17 April 2009

The dog that did not bark: a proliferation tale

Intelligence can be a funny game sometimes. The first line of defence in protecting a nation’s secrets is to avoid drawing attention to their existence. If people do not know that a secret exists, then they will not spend time, energy and creativity figuring out how to get hold of it.


Unfortunately, what is not said can sometimes be just as problematic.


We now know that as early as 1941 the Soviet physicist Georgy Flerov noticed that the United States and Britain had stopped publishing anything to do with nuclear fission. Nuclear physics had moved pretty rapidly during the 1930s and in spring 1939, on the eve of war, the world press had briefly taken up the possibilities opened up by the nuclear chain reaction: unlimited electricity at low cost, a superbomb, and a submarine whose engine would not require oxygen.

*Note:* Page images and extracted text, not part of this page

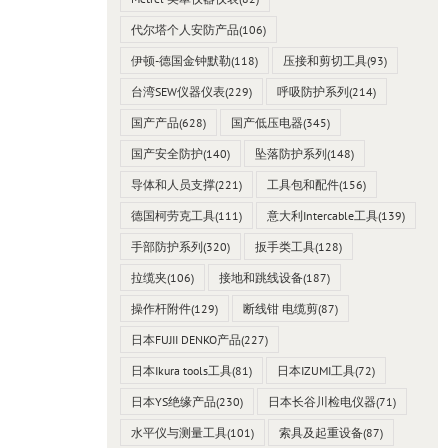
代尔塔个人安防产品
(106)
伊顿-德国金钟默勒
(118)
压接和剪切工具
(93)
台湾SEW仪器仪表
(229)
呼吸防护系列
(214)
国产产品
(628)
国产低压电器
(345)
国产安全防护
(140)
坠落防护系列
(148)
导体和人员支撑
(221)
工具包和配件
(156)
德国柯劳克工具
(111)
意大利Intercable工具
(139)
手部防护系列
(320)
扳手类工具
(128)
拉缆夹
(106)
接地和跳线设备
(187)
操作杆附件
(129)
断线钳 电缆剪
(87)
日本FUJII DENKO产品
(227)
日本Ikura tools工具
(81)
日本IZUMI工具
(72)
日本YS绝缘产品
(230)
日本长谷川检电仪器
(71)
水平仪与测量工具
(101)
索具及起重设备
(87)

Seeing that all had gone quiet on this particular front, Flerov realised that something was up and warned Stalin that to him this signified that the United States and Britain were engaged in research on atomic weapons. Stalin ordered the commencement of a Soviet program, which was derailed for a time by the German invasion, but by 1944 the Russians were engaged in the preparation of pure uranium and graphite, essential elements of their chosen route to a plutonium-based bomb. Information from Klaus Fuchs and Alan Nunn May helped to accelerate the program, which was given top priority following the first U.S. weapons test in the summer of 1945. In 1949 the Soviet Union conducted its first test of a nuclear weapon.


Source: Bertrand Goldschmidt, Atomic Rivals: a candid memoir of rivalries between among the Allies over the bomb, trans. George M. Temmer, Rutgers University Press, 1990.


Goldschmidt was a French Jewish chemist who had been Marie Curie’s laboratory assistant, escaped from Vichy France in April 1941, made his way to the United States, worked briefly on the United States program, and for the rest of the war worked on plutonium chemistry in Montreal. On his return to France he became director of chemistry at the new French Atomic Energy Commission (CEA) , and was subsequently for many years the French delegate to the International Atomic Energy Agency.